The DA, on the other hand, has the monumental task of bringing people together who still often live in different realities, divided by old fault-lines, including race, ethnicity, and religion.
When the former US Secretary of State, Henry Kissinger, visited South Africa in 2010, he asked to meet me to discuss the DA’s growth, and described our success as a project of “international significance”. He warned that no other party in comparable circumstances had yet managed to achieve what we had set out to do, and he was amazed by our progress. He was also optimistic that our historic endeavour had a real chance of success.
We are unshakeable in our belief that it is possible to build an open, opportunity society for all in a complex plural society, in which everyone is free to choose their own identity, is equal before the law, and where each person has the means and the opportunities to become the very best they can be.
And we also know that unless we can achieve this, South Africa’s democracy cannot succeed.
But we are also under no illusion:when the ANC faces the prospect of a serious setback at the polls, as it does now, they will mount the mother of all “divide-and-rule” campaigns, starting with the platform of Parliament.
That is the reason that so many “divide-and-rule” Bills are being rushed through Parliament and its committees before the House rises on 15 March.
Take land reform, an issue on which the ANC has lost all credibility. The three pillars of the land reform programme include redistribution, tenure security and land restitution.

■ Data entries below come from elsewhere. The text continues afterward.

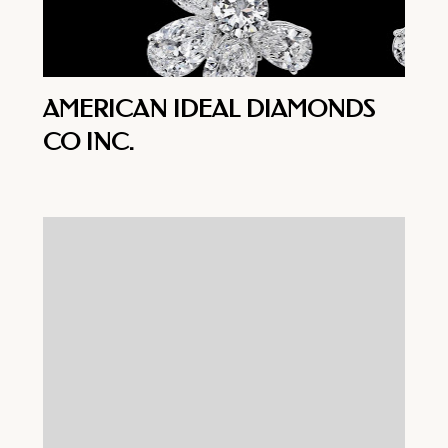
AMERICAN IDEAL DIAMONDS
CO INC.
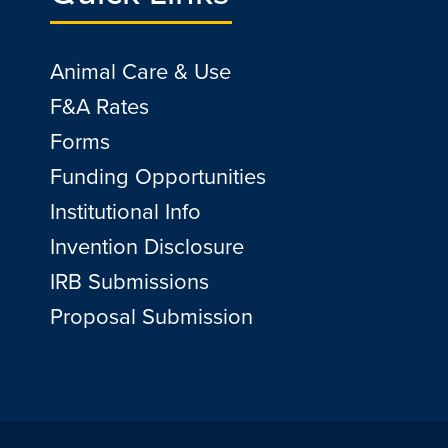
Animal Care & Use
F&A Rates
Forms
Funding Opportunities
Institutional Info
Invention Disclosure
IRB Submissions
Proposal Submission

If land restitution had worked, much progress would have been made in land redistribution, so these programmes cannot be clearly separated from each other.
But, what is often ignored, is that 92% of all restitution claimants have preferred to take cash pay-outs, rather than return to the land. So when critics complain about the slow rate of return to the land by dispossessed people, it is important to note that vast majority of successful claimants up till now have chosen not to.
But those who have chosen to return to take their right to land, have found the going very tough. In fact, according to the Minister of Rural Development and Land Reform, about 90% of such programmes have failed to keep the land productive.This simply makes poor people poorer, even though they nominally have their land back.
And there remains a serious backlog — involving mainly complicated rural claims — that is having devastating consequences for both the claimants, and the farmers who are unable to develop or borrow money against land on which a claim has been lodged. An investigation into the restitution process by the Special Investigating Unit (SIU) found: illegal land grants to the value of at least R96.6 million, 636 examples of non-existent or false beneficiaries, forgery of valuation documents and officials’ family members listed as beneficiaries.
The reason for the failure of the restitution policy is NOT the “willing-buyer-willing-seller” principle, as the ANC falsely claims. It is the corruption, mismanagement, inefficiency and arrogance that has characterised the government’s approach up till now. And it is also due to the lack of support provided to new farmers to keep the land productive once it has been transferred.
The ANC’s failure in land reform and tenure — in both rural and urban areas — is even greater than the mess of the restitution process.
So how can the ANC possibly use this issue to its electoral advantage?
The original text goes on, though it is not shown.